Content starts

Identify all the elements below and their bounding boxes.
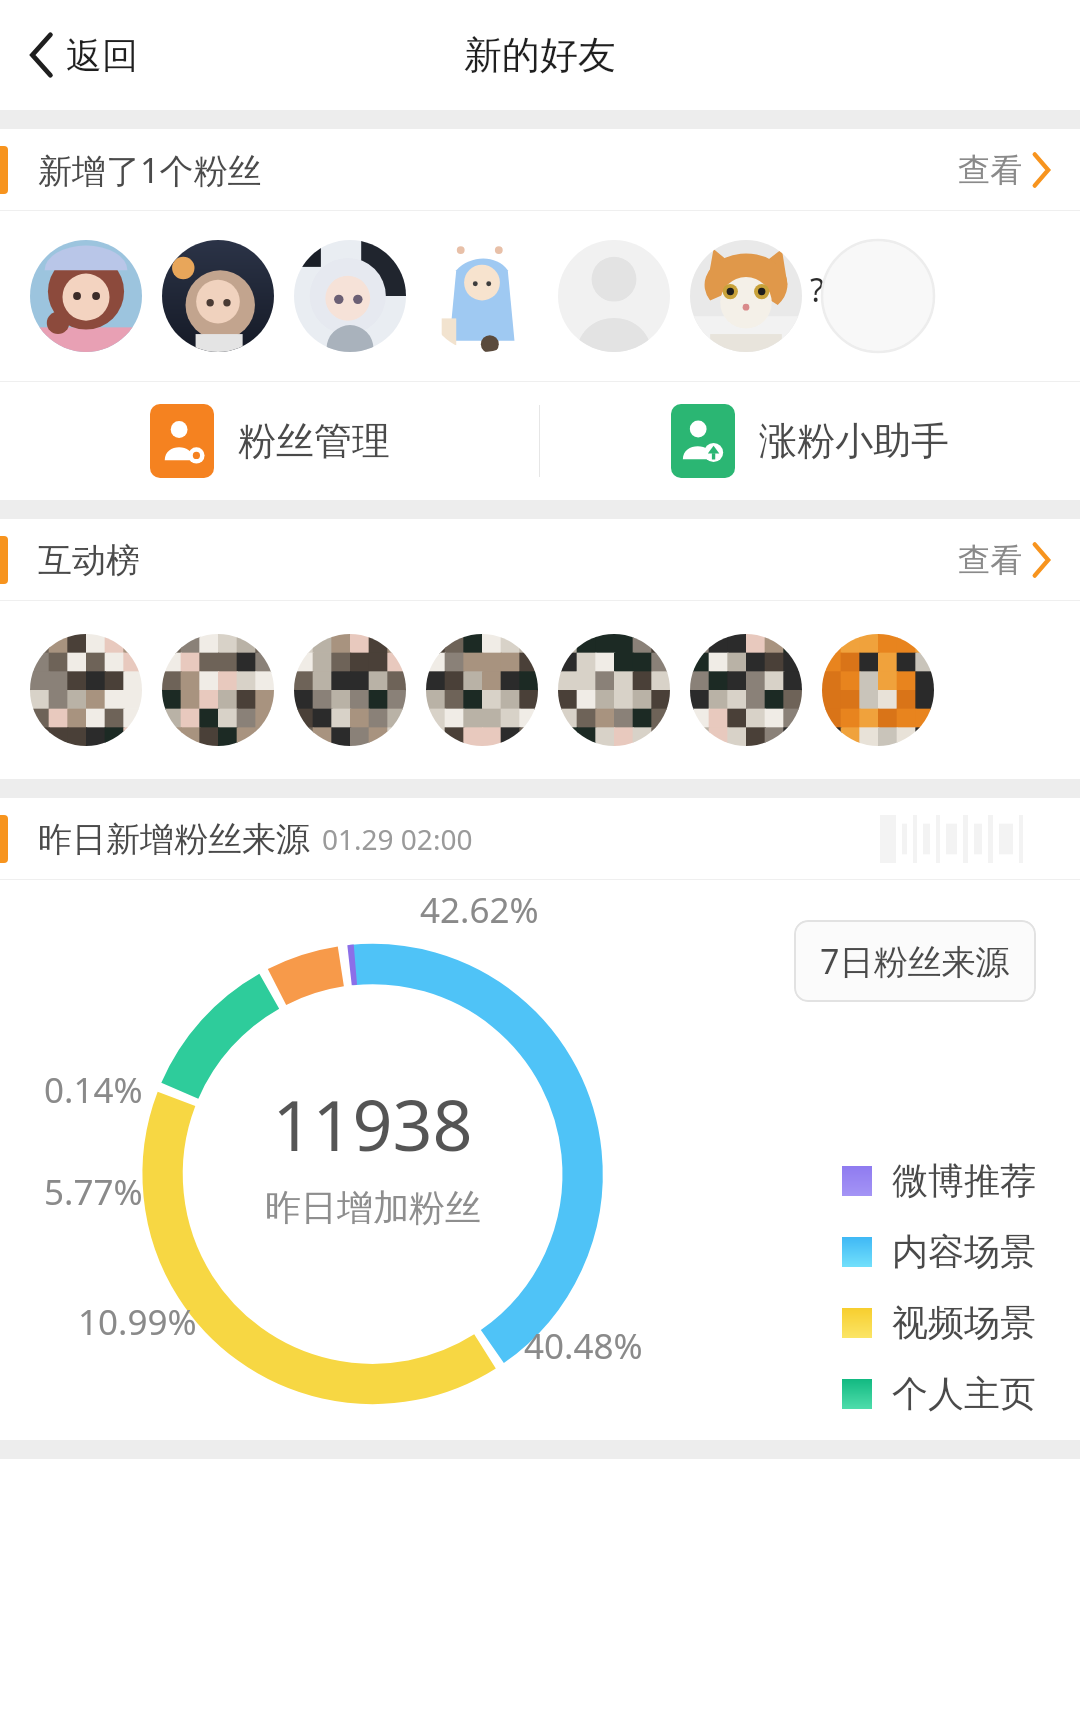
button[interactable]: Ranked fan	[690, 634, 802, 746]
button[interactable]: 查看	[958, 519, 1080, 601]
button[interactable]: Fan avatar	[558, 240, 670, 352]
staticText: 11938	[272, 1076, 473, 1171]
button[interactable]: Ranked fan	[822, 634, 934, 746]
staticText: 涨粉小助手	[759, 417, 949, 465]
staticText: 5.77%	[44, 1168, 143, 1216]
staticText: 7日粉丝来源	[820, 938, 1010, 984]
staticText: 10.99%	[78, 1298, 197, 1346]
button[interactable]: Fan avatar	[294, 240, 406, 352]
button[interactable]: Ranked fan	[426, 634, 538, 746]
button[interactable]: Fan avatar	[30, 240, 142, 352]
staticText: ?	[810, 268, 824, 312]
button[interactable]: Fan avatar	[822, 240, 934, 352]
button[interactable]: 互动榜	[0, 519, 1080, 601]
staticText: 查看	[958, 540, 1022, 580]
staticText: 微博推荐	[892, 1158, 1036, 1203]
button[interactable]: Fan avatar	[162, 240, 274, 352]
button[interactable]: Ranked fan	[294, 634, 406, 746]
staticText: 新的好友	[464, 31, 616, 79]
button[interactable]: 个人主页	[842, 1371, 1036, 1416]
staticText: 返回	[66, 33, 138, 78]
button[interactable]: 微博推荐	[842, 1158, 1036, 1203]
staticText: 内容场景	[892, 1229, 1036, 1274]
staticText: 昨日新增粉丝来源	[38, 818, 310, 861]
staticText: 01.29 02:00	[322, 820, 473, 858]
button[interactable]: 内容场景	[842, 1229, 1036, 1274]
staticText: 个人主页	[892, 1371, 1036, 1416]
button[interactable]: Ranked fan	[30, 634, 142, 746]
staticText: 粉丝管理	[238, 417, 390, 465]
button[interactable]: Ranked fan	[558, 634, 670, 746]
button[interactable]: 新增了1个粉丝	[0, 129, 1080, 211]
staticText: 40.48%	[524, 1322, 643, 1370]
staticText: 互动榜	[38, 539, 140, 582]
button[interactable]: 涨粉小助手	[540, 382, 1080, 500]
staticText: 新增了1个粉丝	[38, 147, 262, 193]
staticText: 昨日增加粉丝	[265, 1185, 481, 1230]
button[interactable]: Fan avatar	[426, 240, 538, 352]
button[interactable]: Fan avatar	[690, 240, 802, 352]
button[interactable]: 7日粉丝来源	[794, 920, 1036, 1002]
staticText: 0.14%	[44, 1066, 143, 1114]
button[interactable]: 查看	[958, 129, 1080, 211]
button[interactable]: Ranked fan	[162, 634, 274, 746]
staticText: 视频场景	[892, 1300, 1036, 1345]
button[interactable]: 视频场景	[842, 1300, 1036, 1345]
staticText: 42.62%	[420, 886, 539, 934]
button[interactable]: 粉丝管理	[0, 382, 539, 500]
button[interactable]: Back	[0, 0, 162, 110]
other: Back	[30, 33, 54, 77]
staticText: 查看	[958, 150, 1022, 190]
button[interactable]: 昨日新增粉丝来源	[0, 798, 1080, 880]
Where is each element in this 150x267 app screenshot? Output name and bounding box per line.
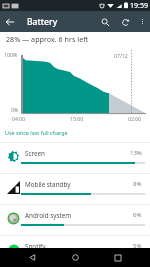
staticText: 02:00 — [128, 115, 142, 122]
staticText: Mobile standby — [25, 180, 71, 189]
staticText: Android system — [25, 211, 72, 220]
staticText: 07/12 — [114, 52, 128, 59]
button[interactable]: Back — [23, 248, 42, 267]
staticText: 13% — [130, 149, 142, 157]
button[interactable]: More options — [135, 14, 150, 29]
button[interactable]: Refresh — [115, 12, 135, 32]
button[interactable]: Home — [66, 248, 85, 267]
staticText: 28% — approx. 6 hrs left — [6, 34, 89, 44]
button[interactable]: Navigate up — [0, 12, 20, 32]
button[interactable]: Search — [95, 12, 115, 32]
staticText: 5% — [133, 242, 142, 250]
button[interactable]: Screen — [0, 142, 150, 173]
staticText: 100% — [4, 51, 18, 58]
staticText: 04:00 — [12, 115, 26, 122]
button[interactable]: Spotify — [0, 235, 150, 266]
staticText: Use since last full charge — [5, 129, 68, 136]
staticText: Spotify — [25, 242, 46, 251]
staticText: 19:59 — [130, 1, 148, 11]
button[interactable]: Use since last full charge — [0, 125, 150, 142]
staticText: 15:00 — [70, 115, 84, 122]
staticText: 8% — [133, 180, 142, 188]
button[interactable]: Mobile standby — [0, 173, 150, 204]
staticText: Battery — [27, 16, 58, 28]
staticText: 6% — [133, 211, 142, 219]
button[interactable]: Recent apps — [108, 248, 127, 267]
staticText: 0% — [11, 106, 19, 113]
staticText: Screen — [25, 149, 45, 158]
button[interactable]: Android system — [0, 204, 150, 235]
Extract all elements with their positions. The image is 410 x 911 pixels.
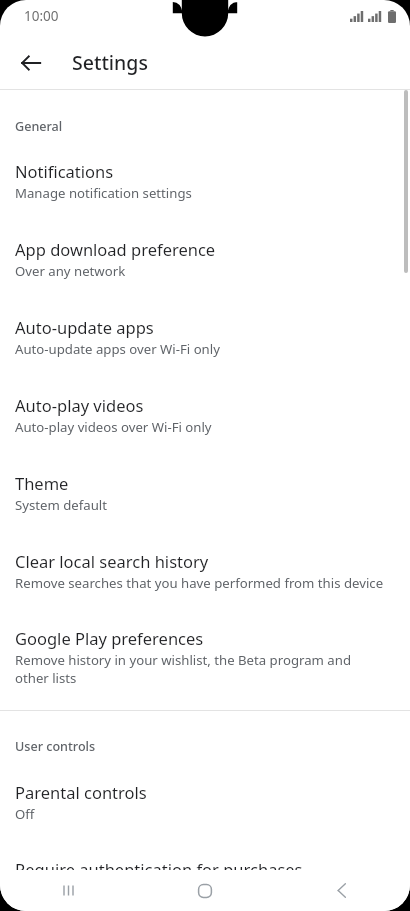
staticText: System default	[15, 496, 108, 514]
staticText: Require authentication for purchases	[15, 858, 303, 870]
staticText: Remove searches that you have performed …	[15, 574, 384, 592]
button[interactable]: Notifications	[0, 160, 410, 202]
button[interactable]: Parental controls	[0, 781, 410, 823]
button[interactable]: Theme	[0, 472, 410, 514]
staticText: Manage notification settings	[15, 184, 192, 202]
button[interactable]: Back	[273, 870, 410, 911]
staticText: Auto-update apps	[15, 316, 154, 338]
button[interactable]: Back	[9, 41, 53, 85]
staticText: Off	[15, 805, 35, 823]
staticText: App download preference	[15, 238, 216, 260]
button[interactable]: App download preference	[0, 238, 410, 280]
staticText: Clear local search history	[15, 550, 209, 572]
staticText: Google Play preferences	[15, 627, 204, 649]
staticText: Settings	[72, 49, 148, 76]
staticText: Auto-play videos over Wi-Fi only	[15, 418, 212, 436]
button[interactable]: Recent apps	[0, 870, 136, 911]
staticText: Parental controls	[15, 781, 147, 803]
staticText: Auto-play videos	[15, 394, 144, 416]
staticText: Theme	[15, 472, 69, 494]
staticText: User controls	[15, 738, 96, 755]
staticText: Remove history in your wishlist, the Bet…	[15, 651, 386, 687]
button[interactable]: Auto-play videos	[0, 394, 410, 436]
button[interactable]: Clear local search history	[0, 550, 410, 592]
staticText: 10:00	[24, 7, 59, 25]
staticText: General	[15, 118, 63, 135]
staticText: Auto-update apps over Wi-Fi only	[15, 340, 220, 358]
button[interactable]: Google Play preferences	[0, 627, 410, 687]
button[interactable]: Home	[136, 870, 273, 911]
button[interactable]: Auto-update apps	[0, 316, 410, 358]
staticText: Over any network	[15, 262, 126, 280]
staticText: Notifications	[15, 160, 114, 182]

Content ends

— WHAT TO WORK ON —
In the copy, include every record exactly and no pictures at all.

— YOUR RESPONSE —
Identify all the elements below and their bounding boxes.
button[interactable]: Ranked fan	[690, 634, 802, 746]
button[interactable]: 查看	[958, 519, 1080, 601]
button[interactable]: Fan avatar	[558, 240, 670, 352]
staticText: 11938	[272, 1076, 473, 1171]
button[interactable]: Ranked fan	[822, 634, 934, 746]
staticText: 涨粉小助手	[759, 417, 949, 465]
staticText: 5.77%	[44, 1168, 143, 1216]
staticText: 7日粉丝来源	[820, 938, 1010, 984]
staticText: 10.99%	[78, 1298, 197, 1346]
button[interactable]: Fan avatar	[294, 240, 406, 352]
button[interactable]: Ranked fan	[426, 634, 538, 746]
button[interactable]: Fan avatar	[30, 240, 142, 352]
staticText: ?	[810, 268, 824, 312]
button[interactable]: Fan avatar	[822, 240, 934, 352]
button[interactable]: 互动榜	[0, 519, 1080, 601]
staticText: 查看	[958, 540, 1022, 580]
staticText: 微博推荐	[892, 1158, 1036, 1203]
button[interactable]: Fan avatar	[162, 240, 274, 352]
button[interactable]: Ranked fan	[294, 634, 406, 746]
staticText: 新的好友	[464, 31, 616, 79]
button[interactable]: 个人主页	[842, 1371, 1036, 1416]
staticText: 返回	[66, 33, 138, 78]
button[interactable]: 微博推荐	[842, 1158, 1036, 1203]
staticText: 内容场景	[892, 1229, 1036, 1274]
staticText: 昨日新增粉丝来源	[38, 818, 310, 861]
staticText: 01.29 02:00	[322, 820, 473, 858]
button[interactable]: 内容场景	[842, 1229, 1036, 1274]
staticText: 个人主页	[892, 1371, 1036, 1416]
button[interactable]: Ranked fan	[30, 634, 142, 746]
staticText: 粉丝管理	[238, 417, 390, 465]
button[interactable]: Ranked fan	[558, 634, 670, 746]
button[interactable]: 新增了1个粉丝	[0, 129, 1080, 211]
staticText: 40.48%	[524, 1322, 643, 1370]
staticText: 互动榜	[38, 539, 140, 582]
button[interactable]: 涨粉小助手	[540, 382, 1080, 500]
staticText: 新增了1个粉丝	[38, 147, 262, 193]
staticText: 昨日增加粉丝	[265, 1185, 481, 1230]
button[interactable]: Fan avatar	[426, 240, 538, 352]
button[interactable]: Fan avatar	[690, 240, 802, 352]
button[interactable]: 7日粉丝来源	[794, 920, 1036, 1002]
staticText: 0.14%	[44, 1066, 143, 1114]
button[interactable]: 查看	[958, 129, 1080, 211]
button[interactable]: Ranked fan	[162, 634, 274, 746]
staticText: 视频场景	[892, 1300, 1036, 1345]
button[interactable]: 视频场景	[842, 1300, 1036, 1345]
staticText: 42.62%	[420, 886, 539, 934]
button[interactable]: 粉丝管理	[0, 382, 539, 500]
button[interactable]: Back	[0, 0, 162, 110]
other: Back	[30, 33, 54, 77]
staticText: 查看	[958, 150, 1022, 190]
button[interactable]: 昨日新增粉丝来源	[0, 798, 1080, 880]
Where is each element in this 150x267 app screenshot? Output name and bounding box per line.
staticText: 02:00 — [128, 115, 142, 122]
staticText: Mobile standby — [25, 180, 71, 189]
staticText: Android system — [25, 211, 72, 220]
staticText: 07/12 — [114, 52, 128, 59]
button[interactable]: Back — [23, 248, 42, 267]
staticText: 13% — [130, 149, 142, 157]
button[interactable]: More options — [135, 14, 150, 29]
button[interactable]: Refresh — [115, 12, 135, 32]
button[interactable]: Home — [66, 248, 85, 267]
staticText: 28% — approx. 6 hrs left — [6, 34, 89, 44]
button[interactable]: Navigate up — [0, 12, 20, 32]
button[interactable]: Search — [95, 12, 115, 32]
staticText: 5% — [133, 242, 142, 250]
button[interactable]: Screen — [0, 142, 150, 173]
staticText: 100% — [4, 51, 18, 58]
staticText: 04:00 — [12, 115, 26, 122]
button[interactable]: Spotify — [0, 235, 150, 266]
staticText: Use since last full charge — [5, 129, 68, 136]
staticText: Spotify — [25, 242, 46, 251]
staticText: 19:59 — [130, 1, 148, 11]
button[interactable]: Use since last full charge — [0, 125, 150, 142]
staticText: 15:00 — [70, 115, 84, 122]
staticText: 8% — [133, 180, 142, 188]
button[interactable]: Mobile standby — [0, 173, 150, 204]
staticText: Battery — [27, 16, 58, 28]
staticText: 6% — [133, 211, 142, 219]
button[interactable]: Recent apps — [108, 248, 127, 267]
staticText: 0% — [11, 106, 19, 113]
staticText: Screen — [25, 149, 45, 158]
button[interactable]: Android system — [0, 204, 150, 235]
Extract all elements with their positions. The image is 410 x 911 pixels.
staticText: System default	[15, 496, 108, 514]
staticText: Require authentication for purchases	[15, 858, 303, 870]
staticText: Remove searches that you have performed …	[15, 574, 384, 592]
button[interactable]: Notifications	[0, 160, 410, 202]
button[interactable]: Parental controls	[0, 781, 410, 823]
button[interactable]: Theme	[0, 472, 410, 514]
staticText: Manage notification settings	[15, 184, 192, 202]
button[interactable]: Back	[273, 870, 410, 911]
staticText: Auto-update apps	[15, 316, 154, 338]
button[interactable]: Back	[9, 41, 53, 85]
staticText: Off	[15, 805, 35, 823]
staticText: App download preference	[15, 238, 216, 260]
button[interactable]: App download preference	[0, 238, 410, 280]
staticText: Clear local search history	[15, 550, 209, 572]
staticText: Google Play preferences	[15, 627, 204, 649]
staticText: Settings	[72, 49, 148, 76]
staticText: Auto-play videos over Wi-Fi only	[15, 418, 212, 436]
button[interactable]: Recent apps	[0, 870, 136, 911]
staticText: Parental controls	[15, 781, 147, 803]
staticText: Auto-play videos	[15, 394, 144, 416]
staticText: Theme	[15, 472, 69, 494]
staticText: User controls	[15, 738, 96, 755]
staticText: Remove history in your wishlist, the Bet…	[15, 651, 386, 687]
button[interactable]: Auto-play videos	[0, 394, 410, 436]
button[interactable]: Clear local search history	[0, 550, 410, 592]
staticText: 10:00	[24, 7, 59, 25]
staticText: General	[15, 118, 63, 135]
staticText: Auto-update apps over Wi-Fi only	[15, 340, 220, 358]
button[interactable]: Google Play preferences	[0, 627, 410, 687]
button[interactable]: Home	[136, 870, 273, 911]
button[interactable]: Auto-update apps	[0, 316, 410, 358]
staticText: Over any network	[15, 262, 126, 280]
staticText: Notifications	[15, 160, 114, 182]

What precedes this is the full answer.